From the literature, we see that Normalised Cross Entropy is used widely in the industry. Normalised Cross Entropy is the ratio of your model’s cross entropy over the cross entropy of a model that simply predicts the mean of the labels.

The smaller the number the better. The idea is that the denominator is predicting the average and if your model is doing worse using features than predicting the average class probability then you are overfitting to noise and you are better off just predicting the average. For the homepage and searchpage example discussed above this will be 1 in both cases.

\[\text{NE} = \frac{-\frac{1}{N} \sum_{i=1}^n(y_i\log(p_i) + (1-y_i)\log(1-p_i))}{-(p\log(p) + (1-p)\log(1-p))}\]

where \(p_i\) is the estimated \(P(y_i=1 \mid X=x_i)\) and \(p=\frac{\sum_i y_i}{N}\) is the mean of \(Y\).

def normalised_cross_entropy(y_true: np.ndarray, y_pred: np.ndarray) -> float:
    model_cross_entropy = cross_entropy(y_true=y_true, y_pred=y_pred)
    y_pred_baseline = y_true.mean() * np.ones_like(y_pred)
    baseline_cross_entropy = cross_entropy(y_true=y_true, y_pred=y_pred_baseline)
    return model_cross_entropy / baseline_cross_entropy

Why not KL-Divergence?

Well honestly it’s still difficult to intuit about values of KL-Divergence. Is a KL-Divergence of 0.3 good? I don’t know. I find Normalised Cross Entropy easy to reason about when comparing model performance. Nothing is stopping us from normalising KL-Divergence by dividing with the KL-Divergence of the mean prediction similar to Cross Entropy but I haven’t seen it in the literature as much. In my opinion, this could work just as well.

Appendix: Entropy through graphs and pictures

Below is a plot of \(- \log x\). So an event \(x\) which has a probability of 1, will have a surprise of 0 or equally in an optimal coding, we will use 0 bits to communicate this event. If an event has a probability close to 0, seeing this event will produce a very large amount of surprise or it makes sense in an optimal coding to use a large number of bits to represent this rare event.

This definition of entropy was proposed by Claude Shannon in the paper A Mathematical Theory of Communication. He shows that only a function of the form \(-K \sum_i p_i \log p_i\) satisfies the the three requirements he places for entropy.
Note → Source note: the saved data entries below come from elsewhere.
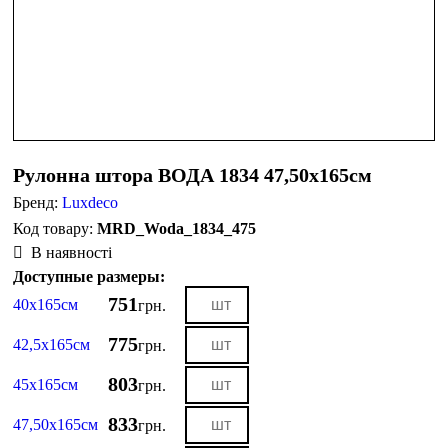
Рулонна штора ВОДА 1834 47,50х165см
Бренд:
Luxdeco
MRD_Woda_1834_475
В наявності
Доступные размеры:
751
40х165см
грн.
775
42,5х165см
грн.
803
45х165см
грн.
833
47,50х165см
грн.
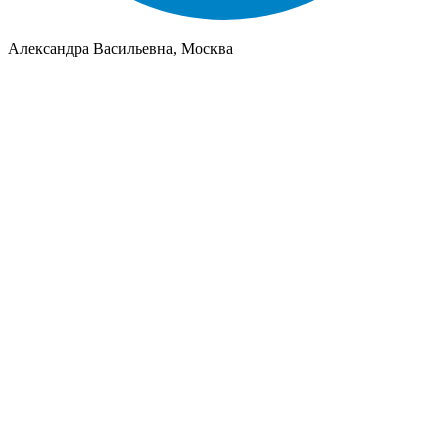
Александра Васильевна, Москва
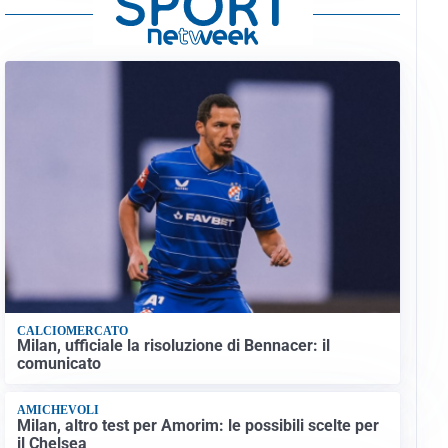
CALCIOMERCATO
Milan, ufficiale la risoluzione di Bennacer: il
comunicato
AMICHEVOLI
Milan, altro test per Amorim: le possibili scelte per
il Chelsea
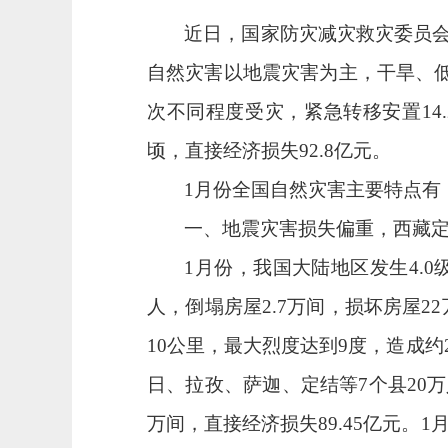
近日，国家防灾减灾救灾委员
自然灾害以地震灾害为主，干旱、
次不同程度受灾，紧急转移安置
14.
顷，直接经济损失
92.8
亿元。
1
月份全国自然灾害主要特点有
一、地震灾害损失偏重，西藏
1
月份，我国大陆地区发生
4.0
人，倒塌房屋
2.7
万间，损坏房屋
22
10
公里，最大烈度达到
9
度，造成约
日、拉孜、萨迦、定结等
7
个县
20
万
万间，直接经济损失
89.45
亿元。
1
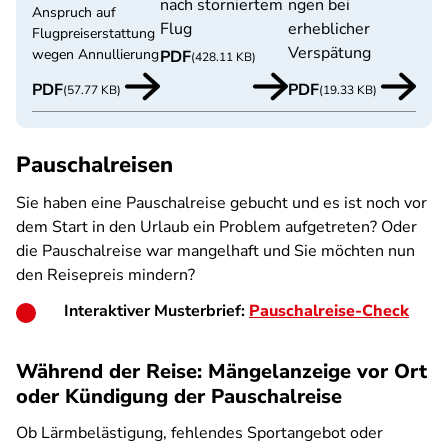
nach storniertem
ngen bei
Anspruch auf
Flug
erheblicher
Flugpreiserstattung
Verspätung
wegen Annullierung
PDF
(428.11 KB)
PDF
PDF
(57.77 KB)
(19.33 KB)
Pauschalreisen
Sie haben eine Pauschalreise gebucht und es ist noch vor
dem Start in den Urlaub ein Problem aufgetreten? Oder
die Pauschalreise war mangelhaft und Sie möchten nun
den Reisepreis mindern?
Interaktiver Musterbrief:
Pauschalreise-Check
Während der Reise: Mängelanzeige vor Ort
oder Kündigung der Pauschalreise
Ob Lärmbelästigung, fehlendes Sportangebot oder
See section 6 of the paper for details.

Here’s a jupyter notebook with visualisation of entropy as a function of how spread out a distribution is.


To confirm (?): My understanding of why the expectation of the \(\log P(x)\) is entropy or uncertainty is because we need to \(\log_2 n\) bits to represent n numbers (3-bit => 8nums, 4-bit 16 nums). Since entropy is the amount of information needed to remove the uncertainty, we need log of the unknown number of codes (bits) to remove the uncertainty. As mentioned in the Shannon paper the choice of log base doesn’t matter as you change log bases by multiplying by a constant.